Apple Pay, the Touch ID-authenticated in-store and online payment service Apple started rolling out last October, has been growing steadily in terms of bank and retailer support. During Apple's Q1 2015 conference call, CEO Tim Cook said the company was getting "extremely positive" feedback on Apple Pay from both individuals and institutions. That wasn't his biggest endorsement, however — it was calling 2015 the "year of Apple Pay".

Not too long ago, Apple called 2011 the "year of the iPad 2," and that product went on to establish the category and prove experience wins the technology fight. In some ways, Apple Pay has more work ahead of it than the iPad did: It's not yet international, it's dependent on financial institutions and retailers in a way far beyond traditional carrier and reseller relationships, and it has to educate people and politicians wary of electronic transactions or who are beholden to other interests.

Yet Apple Pay promises banks better security, retailers more efficient checkouts, and customers both security and efficiency. That makes it compelling.

From our Q1 2015 Tim Cook transcript, here's what he had to say:

Today, about 750 banks and credit unions have signed on to bring Apple Pay to their customers, and in just three months after launch, Apple Pay makes up more than two out of three dollars spent on purchases using contactless payments across the three major U.S. card networks.

More merchants are excited to bring Apple Pay to their customers, and adoption is strong. Just today, USA Technologies announced they made Apple Pay available at about 200,000 places where everyday payments happen, including vending machines in businesses, airports, and schools; commercial laundry machines in colleges, universities, and laundromats; and parking meters and payment kiosks in lots across the country.

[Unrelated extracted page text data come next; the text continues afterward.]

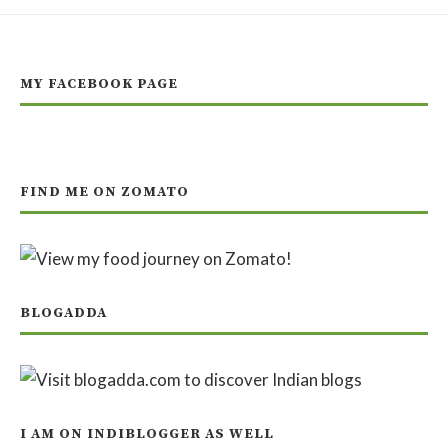
MY FACEBOOK PAGE
FIND ME ON ZOMATO
BLOGADDA
I AM ON INDIBLOGGER AS WELL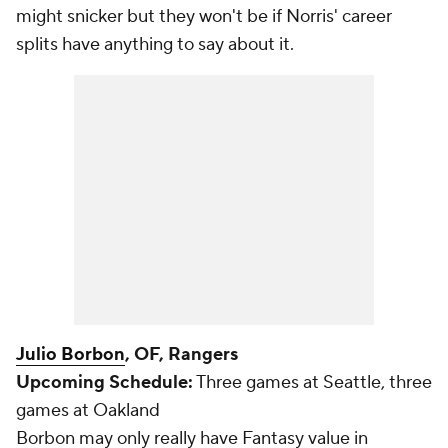
might snicker but they won't be if Norris' career
splits have anything to say about it.
Julio Borbon
, OF, Rangers
Upcoming Schedule:
Three games at Seattle, three
games at Oakland
Borbon may only really have Fantasy value in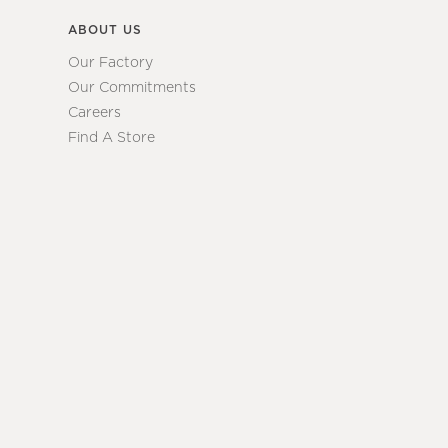
ABOUT US
Our Factory
Our Commitments
Careers
Find A Store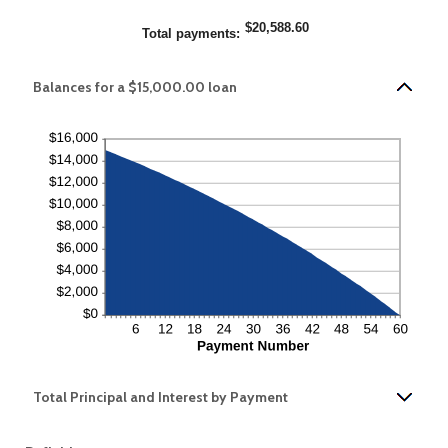
$20,588.60
Total payments
:
Balances for a $15,000.00 loan
Total Principal and Interest by Payment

In contrast, here's what Jason Del Ray of Recode brings up as some of the challenges Apple Pay faces, even in the U.S.:

Apple needs to continue to sign up merchants to accept Apple Pay, so that shoppers don't have to guess where they can use it. Right now, some of the country's largest retailers, such as CVS, Walmart and Target, refuse to accept Apple Pay in their stores in part because they are backing a competing app called CurrentC.

That feels more like a bump than a barrier. Customers are used to not knowing if American Express, Diner's Club, Discover Card, or other transactional services will be available at any given store. Some stores don't take credit cards at all, and others remain cash-only businesses. It's annoying but it's expected in today's shopping environment.

Target already takes Apple Pay in-app, so it's not hard to imagine it'll go in-store as soon as legally possible.

Of the merchants obligated to CurrentC, the still un-launched Walmart-backed QR-code scanning payment service, some of them signed up years ago on spec and their exclusivity agreements will soon begin to expire. A few, like Target, already take Apple Pay in-app, so it's not hard to imagine it'll go in-store as soon as legally possible.

Walmart could remain a self-interested holdout, but customers can go elsewhere if it better suits their interests, or we can use other methods at Walmart the way those of us with American Express cards use other methods at VISA and/or MasterCard-only retailers.

Recode's Del Ray also includes loyalty programs and enhanced security as necessary steps to increase Apple Pay adoption, though the security issues he cites are on the banks' end, not Apple's, and seem part-and-parcel with larger steps banks need to take to combat fraud in general.

What makes me so bullish about Apple Pay is this: in-store, it currently requires an iPhone 6 or iPhone 6 Plus, which Apple sold 74.5 million of last quarter. Yet that number represents only a portion of the billion iOS devices sold to date. Apple will continue to sell more iPhones 6 and future iPhones, but come April the company will also start selling the Apple Watch.

With the Apple Watch, in-store Apple Pay will also become available to the hundred-plus million iPhone 5 and iPhone 5s owners. That increases the potential user base for Apple Pay in both directions — not only for future devices, but for past ones as well. The Apple Watch will also be new and it will be fun, and just like loyalty programs, both of those things tend to drive adoption.

With the Apple Watch, in-store Apple Pay will also become available to the hundred-plus million iPhone 5 and iPhone 5s owners.

Also, rumors of Apple Pay rollouts in the U.K. and Canada persist, and there's no doubt the service will eventually go international. Many countries outside the U.S. have widespread infrastructure already in place for contactless payments; for years now I've been able to use my NFC-chipped Canadian credit and debit card to tap-to-pay at retailers like Sears, restaurants like McDonalds, major gas stations, and more.

Moving to Apple Pay should be incredibly easy here, and I expect that to be true in other mature contactless payment markets. That will only add to the acceleration and mass, and then it starts to become a virtuous cycle for everyone.

There are no guarantees in technology and even less in retail, of course. Given where Apple has taken Pay in just three months, however, and Tim Cook's confidence on the conference call, 2015 could very easily be the year of Apple Pay.

And that wouldn't just be good for Apple. It would be good for us all.